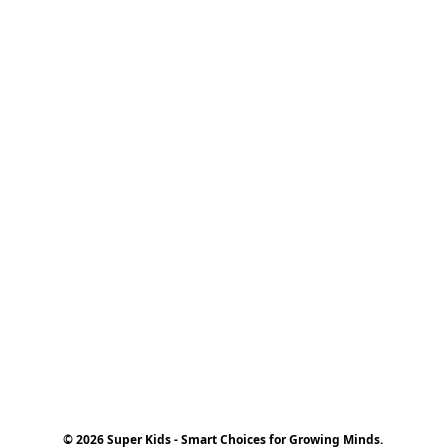
© 2026 Super Kids - Smart Choices for Growing Minds.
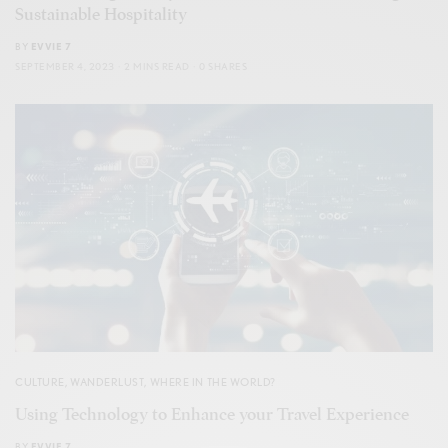
Sustainable Hospitality
BY
EVVIE 7
SEPTEMBER 4, 2023
2 MINS READ
0 SHARES
CULTURE
,
WANDERLUST
,
WHERE IN THE WORLD?
Using Technology to Enhance your Travel Experience
BY
EVVIE 7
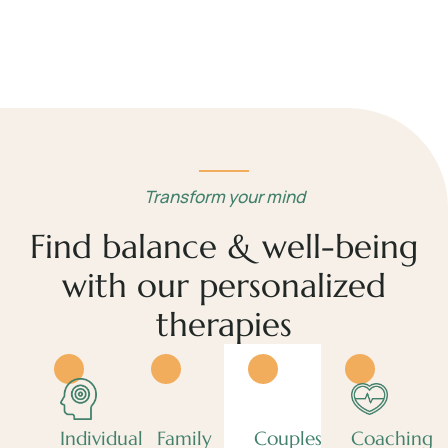
Transform your mind
Find balance & well-being
with our personalized
therapies
Individual
Family
Couples
Coaching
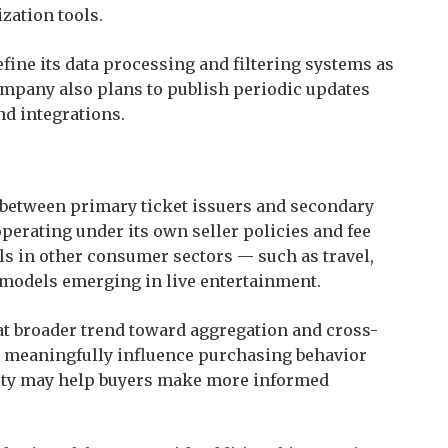
zation tools.
refine its data processing and filtering systems as
mpany also plans to publish periodic updates
d integrations.
between primary ticket issuers and secondary
perating under its own seller policies and fee
s in other consumer sectors — such as travel,
r models emerging in live entertainment.
that broader trend toward aggregation and cross-
 meaningfully influence purchasing behavior
ility may help buyers make more informed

=-=-=

▶ **Problem**: Could you set down every entry above exactly as it stands, with no images?

▶ **Reply to the exercise**:
© 2026 Super Kids - Smart Choices for Growing Minds.
Sustainable Hospitality
BY
EVVIE 7
SEPTEMBER 4, 2023
2 MINS READ
0 SHARES
CULTURE
,
WANDERLUST
,
WHERE IN THE WORLD?
Using Technology to Enhance your Travel Experience
BY
EVVIE 7
Transform your mind
Find balance & well-being
with our personalized
therapies
Individual
Family
Couples
Coaching
zation tools.
refine its data processing and filtering systems as
mpany also plans to publish periodic updates
d integrations.
between primary ticket issuers and secondary
perating under its own seller policies and fee
s in other consumer sectors — such as travel,
r models emerging in live entertainment.
that broader trend toward aggregation and cross-
 meaningfully influence purchasing behavior
ility may help buyers make more informed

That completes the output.